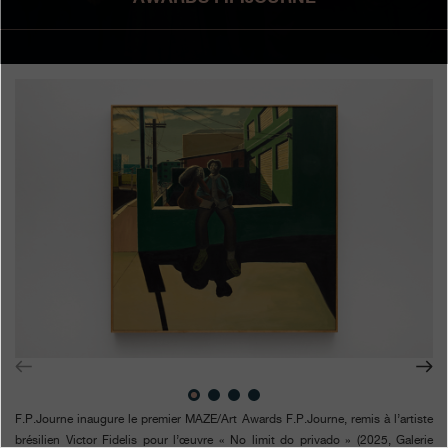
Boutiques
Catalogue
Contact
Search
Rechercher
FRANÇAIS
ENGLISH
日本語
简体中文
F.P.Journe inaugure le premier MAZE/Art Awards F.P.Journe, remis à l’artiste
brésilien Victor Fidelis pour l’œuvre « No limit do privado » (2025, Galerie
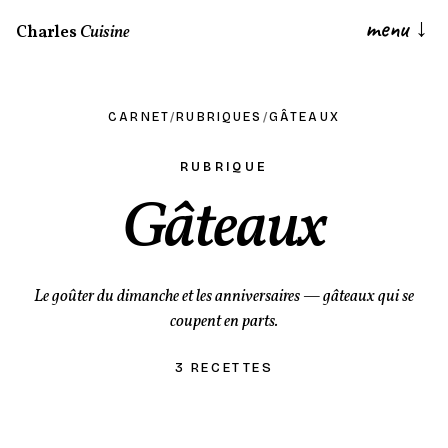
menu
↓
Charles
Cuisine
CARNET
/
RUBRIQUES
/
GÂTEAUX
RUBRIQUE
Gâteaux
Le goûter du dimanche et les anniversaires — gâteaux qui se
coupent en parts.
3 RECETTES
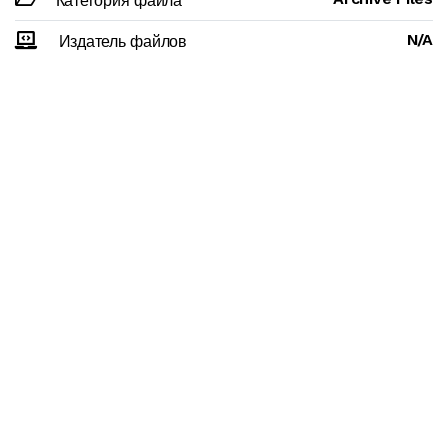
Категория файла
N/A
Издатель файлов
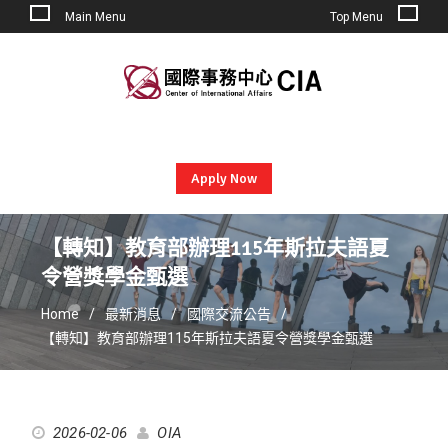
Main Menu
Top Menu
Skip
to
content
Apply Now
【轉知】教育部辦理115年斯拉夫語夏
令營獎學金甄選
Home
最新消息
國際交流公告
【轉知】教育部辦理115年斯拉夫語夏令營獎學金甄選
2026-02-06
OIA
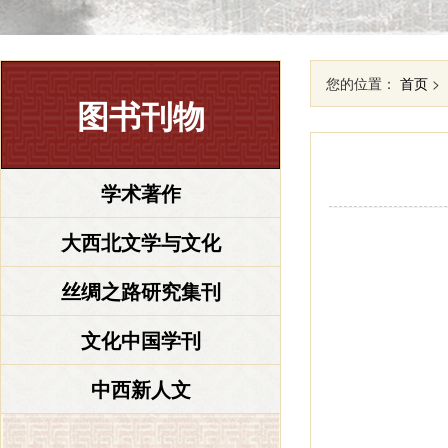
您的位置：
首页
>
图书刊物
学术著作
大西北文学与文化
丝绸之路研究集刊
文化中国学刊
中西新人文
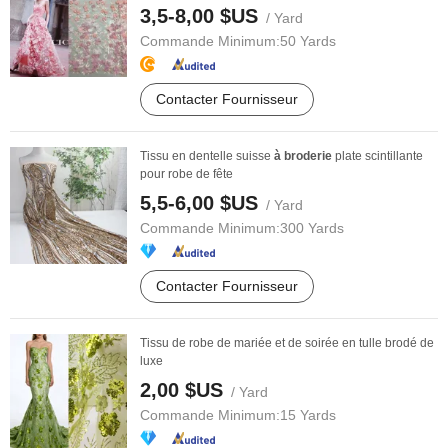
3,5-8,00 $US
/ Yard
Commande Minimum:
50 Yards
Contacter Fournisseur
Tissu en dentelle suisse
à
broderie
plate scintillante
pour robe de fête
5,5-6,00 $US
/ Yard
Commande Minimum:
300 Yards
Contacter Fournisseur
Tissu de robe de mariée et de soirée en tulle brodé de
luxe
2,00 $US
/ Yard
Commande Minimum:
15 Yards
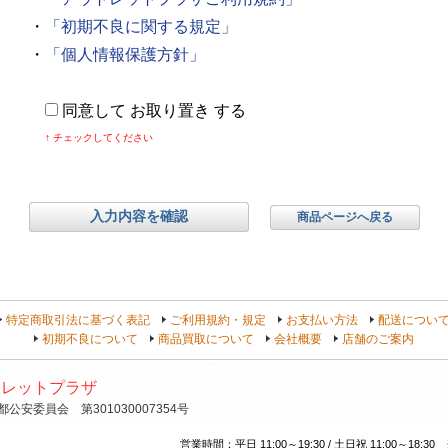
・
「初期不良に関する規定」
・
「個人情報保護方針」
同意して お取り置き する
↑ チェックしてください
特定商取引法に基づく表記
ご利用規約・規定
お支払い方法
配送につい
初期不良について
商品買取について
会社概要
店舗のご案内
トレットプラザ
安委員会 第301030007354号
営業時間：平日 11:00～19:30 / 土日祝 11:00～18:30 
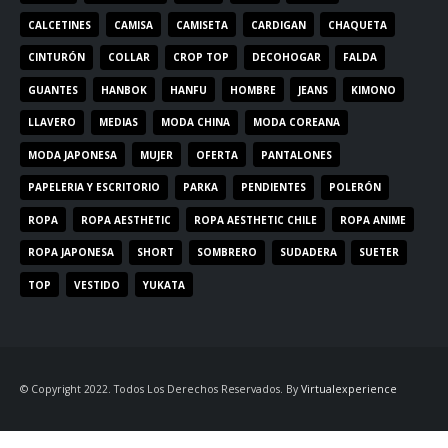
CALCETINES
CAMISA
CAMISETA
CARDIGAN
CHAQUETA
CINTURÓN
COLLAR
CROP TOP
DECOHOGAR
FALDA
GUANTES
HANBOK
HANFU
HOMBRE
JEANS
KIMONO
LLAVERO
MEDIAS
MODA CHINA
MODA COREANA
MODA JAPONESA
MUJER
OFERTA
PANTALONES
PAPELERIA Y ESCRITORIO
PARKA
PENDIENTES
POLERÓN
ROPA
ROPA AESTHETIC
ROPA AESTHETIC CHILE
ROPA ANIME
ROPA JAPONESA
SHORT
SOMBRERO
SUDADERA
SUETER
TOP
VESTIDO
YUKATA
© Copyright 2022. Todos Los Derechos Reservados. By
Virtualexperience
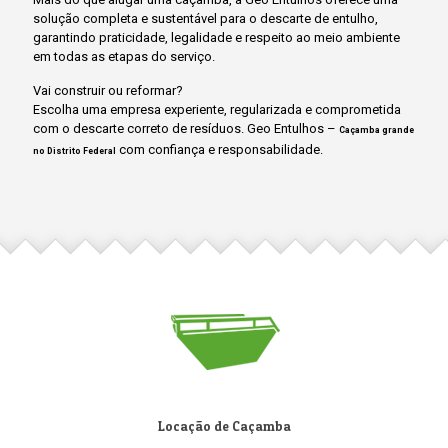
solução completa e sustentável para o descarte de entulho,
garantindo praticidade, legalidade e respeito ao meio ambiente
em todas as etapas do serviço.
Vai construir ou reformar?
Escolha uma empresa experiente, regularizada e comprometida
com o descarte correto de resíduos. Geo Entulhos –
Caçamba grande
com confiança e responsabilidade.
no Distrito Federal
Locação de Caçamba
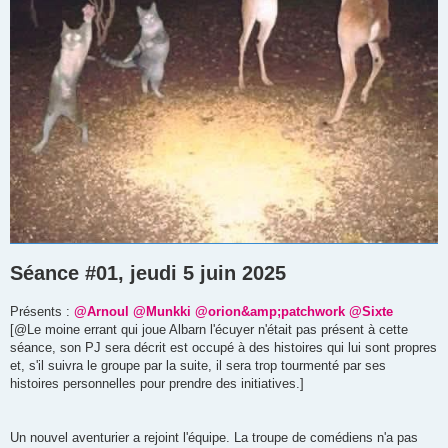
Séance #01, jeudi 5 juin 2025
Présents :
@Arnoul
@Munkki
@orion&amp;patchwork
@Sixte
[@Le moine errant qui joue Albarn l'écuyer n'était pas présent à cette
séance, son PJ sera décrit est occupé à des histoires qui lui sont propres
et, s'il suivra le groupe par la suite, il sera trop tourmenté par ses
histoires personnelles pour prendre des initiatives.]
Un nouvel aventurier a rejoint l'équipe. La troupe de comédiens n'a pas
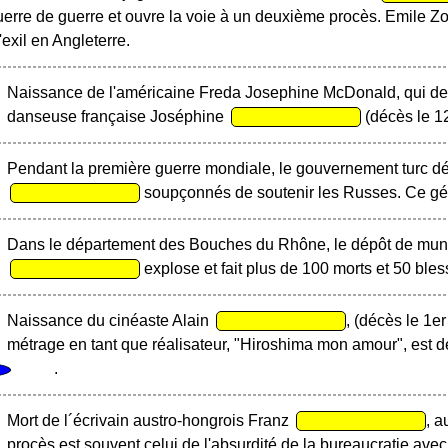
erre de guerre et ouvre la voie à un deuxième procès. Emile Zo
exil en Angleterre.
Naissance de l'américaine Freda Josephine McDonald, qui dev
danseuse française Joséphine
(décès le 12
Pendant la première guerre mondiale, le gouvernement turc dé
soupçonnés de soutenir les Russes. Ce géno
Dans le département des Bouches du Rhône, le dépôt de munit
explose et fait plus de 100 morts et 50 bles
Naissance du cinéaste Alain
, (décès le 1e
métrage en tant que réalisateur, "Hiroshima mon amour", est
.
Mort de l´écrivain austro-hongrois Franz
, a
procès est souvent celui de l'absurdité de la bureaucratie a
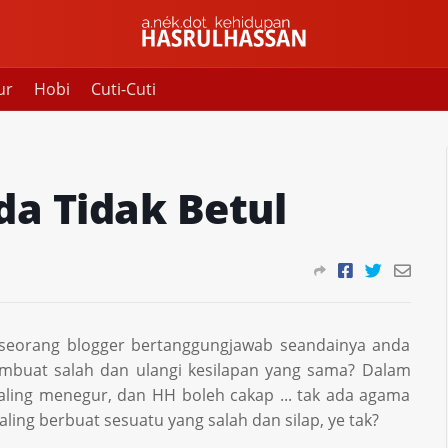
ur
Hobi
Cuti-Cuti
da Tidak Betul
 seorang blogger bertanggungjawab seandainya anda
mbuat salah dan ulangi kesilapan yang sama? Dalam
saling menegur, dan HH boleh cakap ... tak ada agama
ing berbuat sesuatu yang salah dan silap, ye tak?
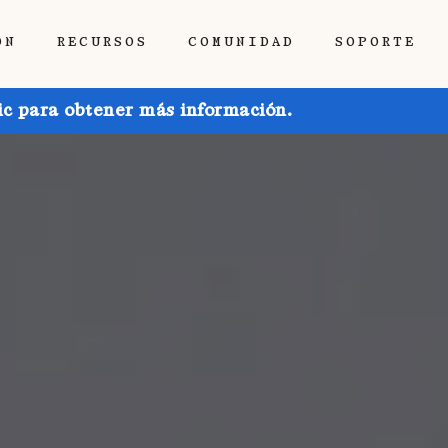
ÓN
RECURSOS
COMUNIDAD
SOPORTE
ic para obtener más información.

--*--

> **INSTRUCTIONS TO FOLLOW**
Count up the lines in the preceding data that include the word "sera"; respond with the number only.

> **TASK SOLUTION**
2